■ Brief:
What lines in the entries below contain the word "Achievable"? Copy all of them.

■ Transcribed page contents:
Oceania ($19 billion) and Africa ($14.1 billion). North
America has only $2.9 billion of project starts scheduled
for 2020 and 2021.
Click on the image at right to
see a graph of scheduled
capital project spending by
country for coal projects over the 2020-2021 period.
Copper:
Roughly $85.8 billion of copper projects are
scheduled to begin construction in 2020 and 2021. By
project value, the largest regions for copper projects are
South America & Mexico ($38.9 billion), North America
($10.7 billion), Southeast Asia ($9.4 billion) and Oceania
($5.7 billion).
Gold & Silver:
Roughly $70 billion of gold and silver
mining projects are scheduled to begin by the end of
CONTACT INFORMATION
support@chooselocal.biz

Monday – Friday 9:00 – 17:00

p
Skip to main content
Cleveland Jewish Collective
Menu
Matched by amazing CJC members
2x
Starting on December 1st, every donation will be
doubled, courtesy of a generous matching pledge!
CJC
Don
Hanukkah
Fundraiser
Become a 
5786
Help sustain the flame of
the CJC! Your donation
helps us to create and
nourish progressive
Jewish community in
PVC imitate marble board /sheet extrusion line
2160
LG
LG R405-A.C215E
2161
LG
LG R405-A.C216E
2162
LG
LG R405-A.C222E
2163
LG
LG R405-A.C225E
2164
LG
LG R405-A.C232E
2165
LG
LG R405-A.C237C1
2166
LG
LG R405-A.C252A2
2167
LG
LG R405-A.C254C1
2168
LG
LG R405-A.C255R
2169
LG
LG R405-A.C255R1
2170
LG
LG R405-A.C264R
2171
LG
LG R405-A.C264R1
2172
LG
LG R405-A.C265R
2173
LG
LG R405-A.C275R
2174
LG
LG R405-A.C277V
...
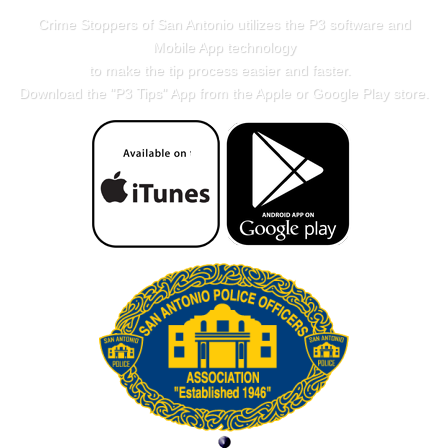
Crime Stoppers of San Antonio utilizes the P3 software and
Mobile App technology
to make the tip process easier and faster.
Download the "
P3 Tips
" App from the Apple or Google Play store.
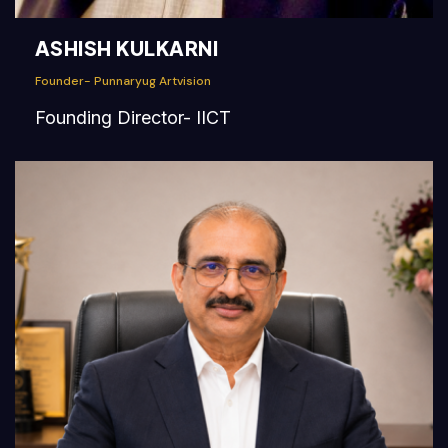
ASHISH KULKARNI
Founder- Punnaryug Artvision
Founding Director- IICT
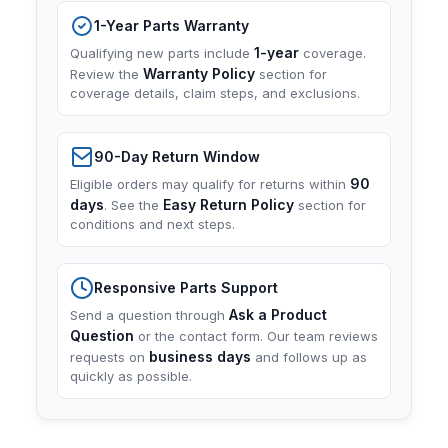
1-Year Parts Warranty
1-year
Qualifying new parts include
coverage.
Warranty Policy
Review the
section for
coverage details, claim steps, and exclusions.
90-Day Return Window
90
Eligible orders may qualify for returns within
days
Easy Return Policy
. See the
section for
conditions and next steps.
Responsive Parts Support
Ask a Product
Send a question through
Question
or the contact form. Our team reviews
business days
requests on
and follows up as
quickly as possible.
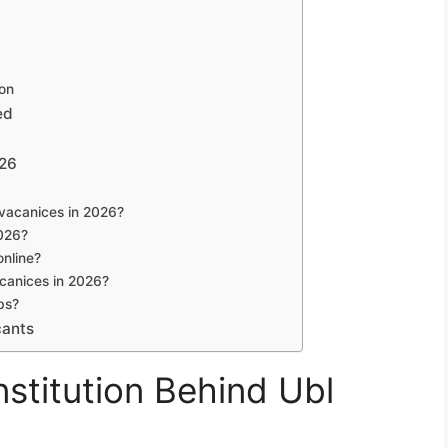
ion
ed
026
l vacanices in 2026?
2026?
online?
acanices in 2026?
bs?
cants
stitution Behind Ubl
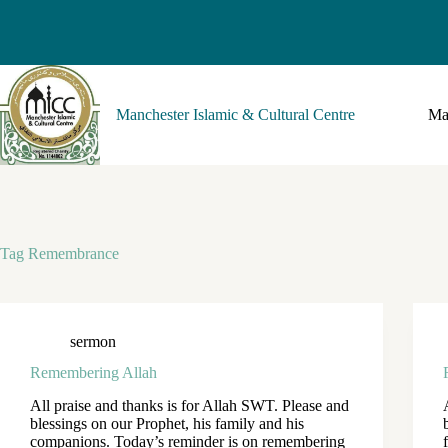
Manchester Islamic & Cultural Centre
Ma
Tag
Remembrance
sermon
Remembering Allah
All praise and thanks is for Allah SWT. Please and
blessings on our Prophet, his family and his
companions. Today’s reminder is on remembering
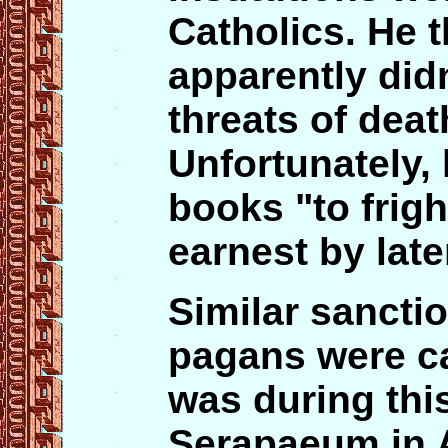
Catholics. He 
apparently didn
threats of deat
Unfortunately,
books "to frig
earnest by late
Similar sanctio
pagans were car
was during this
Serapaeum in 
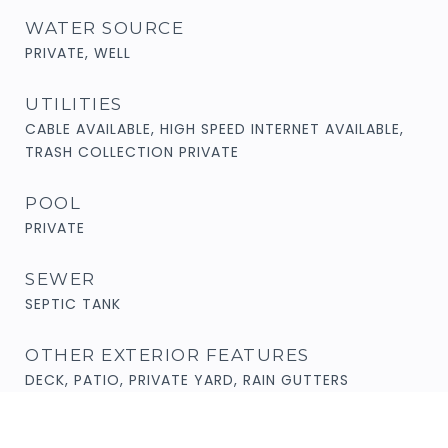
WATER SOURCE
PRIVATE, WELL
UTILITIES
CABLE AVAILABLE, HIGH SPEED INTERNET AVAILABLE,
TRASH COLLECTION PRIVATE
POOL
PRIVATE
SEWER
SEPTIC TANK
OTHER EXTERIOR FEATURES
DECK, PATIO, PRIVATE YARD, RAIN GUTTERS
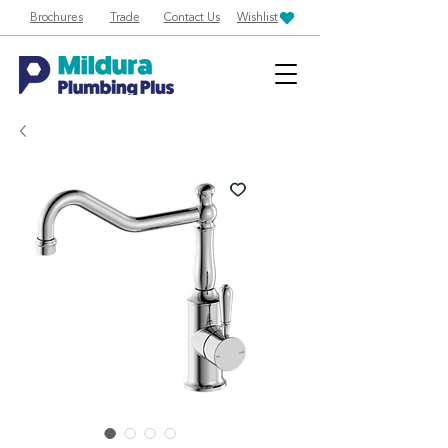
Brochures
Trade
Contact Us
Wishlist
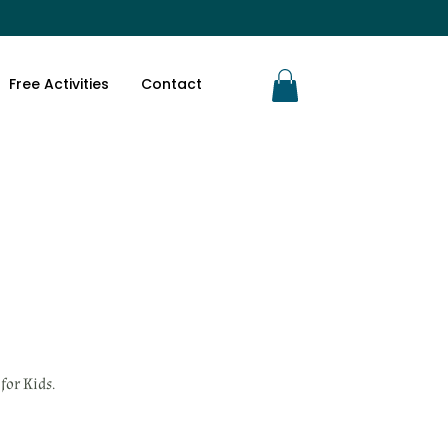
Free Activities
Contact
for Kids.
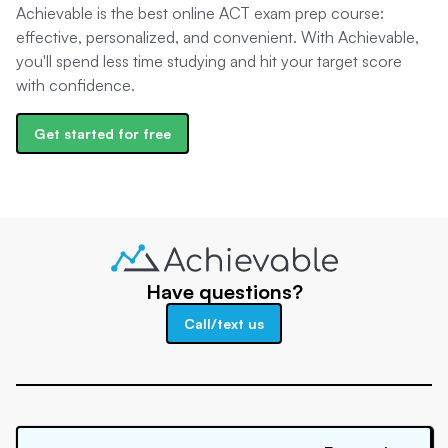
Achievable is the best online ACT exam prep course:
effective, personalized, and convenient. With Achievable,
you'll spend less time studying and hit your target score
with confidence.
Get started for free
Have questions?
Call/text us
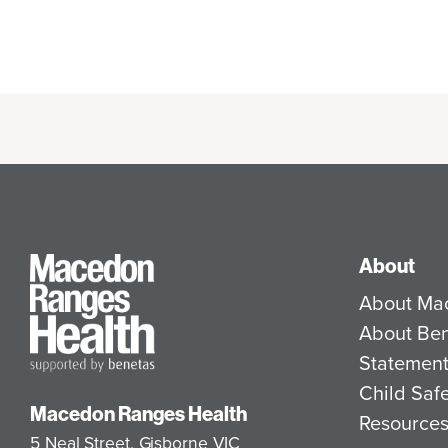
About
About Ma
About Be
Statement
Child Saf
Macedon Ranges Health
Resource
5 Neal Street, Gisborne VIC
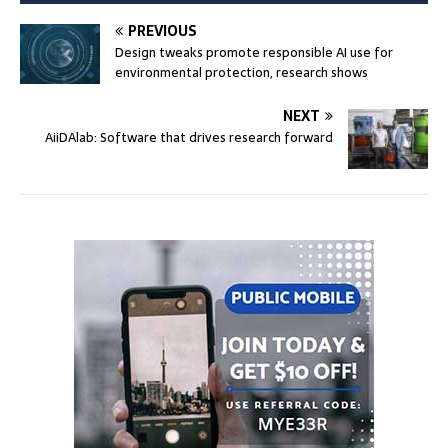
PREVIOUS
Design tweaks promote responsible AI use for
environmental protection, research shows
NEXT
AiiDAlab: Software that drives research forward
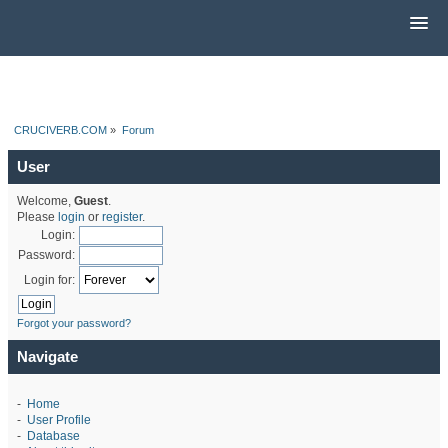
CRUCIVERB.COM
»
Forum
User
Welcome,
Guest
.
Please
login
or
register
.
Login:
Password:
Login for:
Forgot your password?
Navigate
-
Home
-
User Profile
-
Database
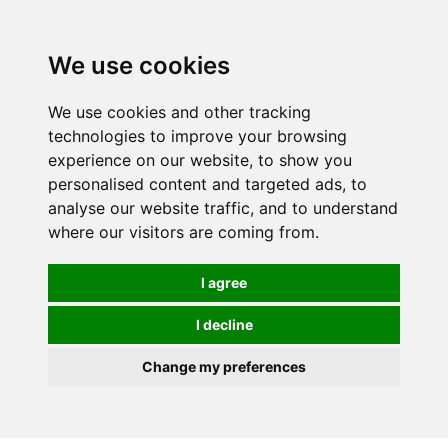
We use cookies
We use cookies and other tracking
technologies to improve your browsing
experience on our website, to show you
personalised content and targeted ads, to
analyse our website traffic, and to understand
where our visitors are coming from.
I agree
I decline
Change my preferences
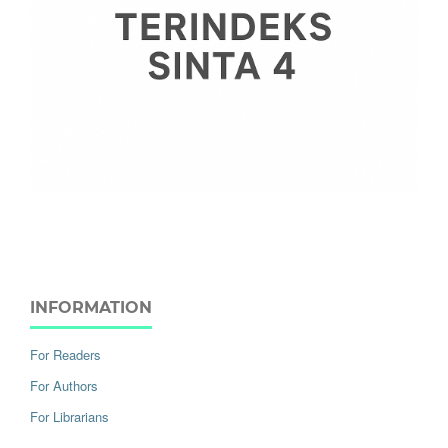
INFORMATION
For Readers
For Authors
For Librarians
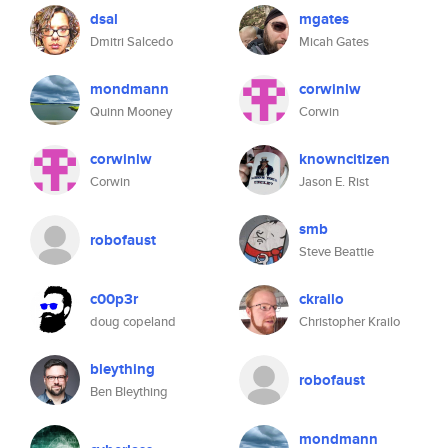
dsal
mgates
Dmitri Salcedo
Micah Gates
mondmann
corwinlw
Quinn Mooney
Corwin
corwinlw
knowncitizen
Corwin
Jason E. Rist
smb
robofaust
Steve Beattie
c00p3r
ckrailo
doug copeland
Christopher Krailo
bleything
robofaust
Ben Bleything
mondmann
---
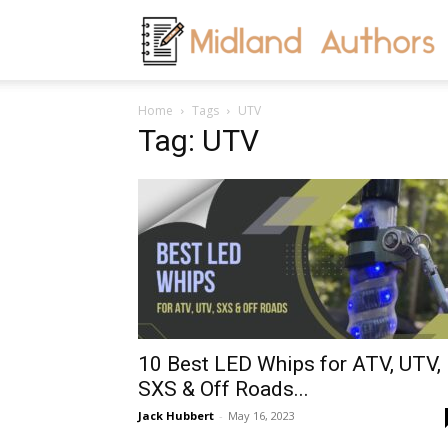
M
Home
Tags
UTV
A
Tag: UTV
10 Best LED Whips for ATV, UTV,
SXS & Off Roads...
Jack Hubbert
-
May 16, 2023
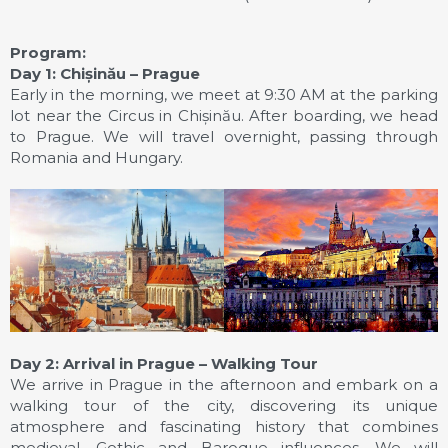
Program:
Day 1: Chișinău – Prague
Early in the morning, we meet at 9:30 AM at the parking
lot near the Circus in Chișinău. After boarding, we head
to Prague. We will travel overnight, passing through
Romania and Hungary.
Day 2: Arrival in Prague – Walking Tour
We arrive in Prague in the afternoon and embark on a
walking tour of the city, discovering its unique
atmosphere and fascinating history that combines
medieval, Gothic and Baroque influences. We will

■ Completed task:
Achievable is the best online ACT exam prep course:
effective, personalized, and convenient. With Achievable,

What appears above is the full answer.